Presumably then, their coach had not said any of the suggested remarks above, but probably committed that so common mistake of thinking because tactics worked in the first half, they would work just as well in the second. Wrong! Wrong! Wrong! As a coach you simply have to read the other side’s thinking as well. Did the home coach really think the Highlanders would continue playing well below their best? Maybe. I mean people can be so ‘dof’.

So the Reds were shocking in the latter half and nearly gave the game away. How they didn’t give what little ball they got to the dynamic Kerevi in the latter stages, only Albert Einstein could work out. (I think he played a few games at scrumhalf for Post Office in Geneva in his youth. Or so the story goes.) When they did get the ball, the confident Reds of the first half were tentative.

You could almost hear them whispering, ‘I musn’t make a mistake......er....er’ . And so they did, plenty of them. The worst for me was another poor pass to the right where Sopoago from fullback scooped up the ball and sprinted seventy metres to score a try, which he then converted to bring his team’s score to within one point of the opposition. Where the hell, the Reds’ coach may ask, was the defence? Who was captain? James Slipper? Did he detect a turn in his side’s fortunes? What did he say? It looked like ‘nothing’. And he’ll probably say, ‘We knew we had it in the bag. One point? A win’s a win.”                                                                                 

The Lions were full value for their victory against the Sharks, even if the latter tackled their hearts out. What seems clear to me is that they have not worked hard enough at planning for attack. Swanepoel has pace, Mvovo is lightning quick, Esterhuize is huge but, on current form, ineffective. Le Roux, correctly used, is a match winner. Of course it must be said that the Lions scrummaging was disciplined and powerful. In this match, as in few others, the ‘front five’ won a critical psychological battle against a disjointed Sharks outfit. Mtawarira looked bewildered and took his role as captain to ridiculous lengths in his exchanges with the ref. I’m surprised he didn’t get a yellow card for slowing the game down.

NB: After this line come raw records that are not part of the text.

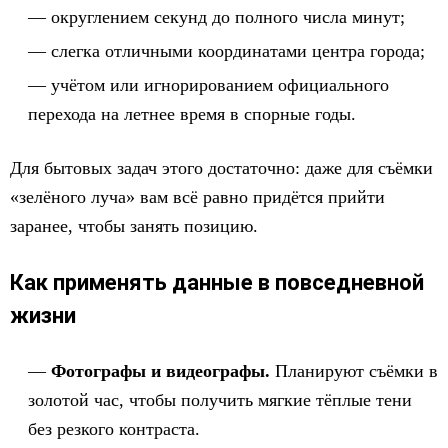
округлением секунд до полного числа минут;
слегка отличными координатами центра города;
учётом или игнорированием официального
перехода на летнее время в спорные годы.
Для бытовых задач этого достаточно: даже для съёмки
«зелёного луча» вам всё равно придётся прийти
заранее, чтобы занять позицию.
Как применять данные в повседневной
жизни
Фотографы и видеографы.
Планируют съёмки в
золотой час, чтобы получить мягкие тёплые тени
без резкого контраста.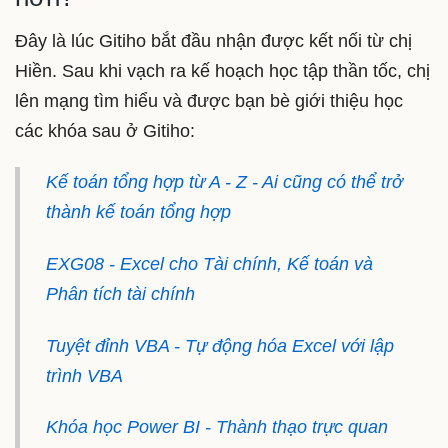
Đây là lúc Gitiho bắt đầu nhận được kết nối từ chị
Hiền. Sau khi vạch ra kế hoạch học tập thần tốc, chị
lên mạng tìm hiểu và được bạn bè giới thiệu học
các khóa sau ở Gitiho:
Kế toán tổng hợp từ A - Z - Ai cũng có thể trở
thành kế toán tổng hợp
EXG08 - Excel cho Tài chính, Kế toán và
Phân tích tài chính
Tuyệt đỉnh VBA - Tự động hóa Excel với lập
trình VBA
Khóa học Power BI - Thành thạo trực quan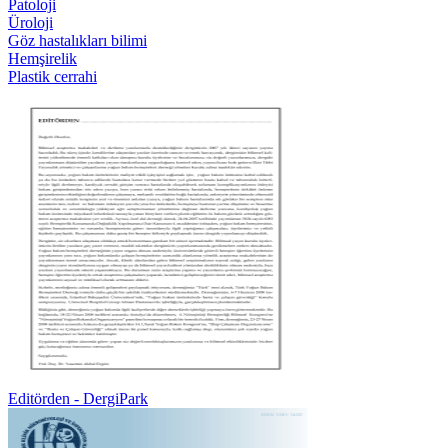
Patoloji
Üroloji
Göz hastalıkları bilimi
Hemşirelik
Plastik cerrahi
Editörden - DergiPark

To end, the Chiefs, with Cruden playing some brilliant rugby, were too strong for the Blues. In a less interesting match, the Hurricanes eventually overcame a spirited Jaguares team – two yellow cards. Sometimes they were too ‘spirited’. Did you see how the Jaguares player placed the ball carefully behind an advertising board thus preventing the Hurricanes from executing a quick throw-in? Outrageous! And not seen by the ref or his assistants. Julian Savea was in awesome form.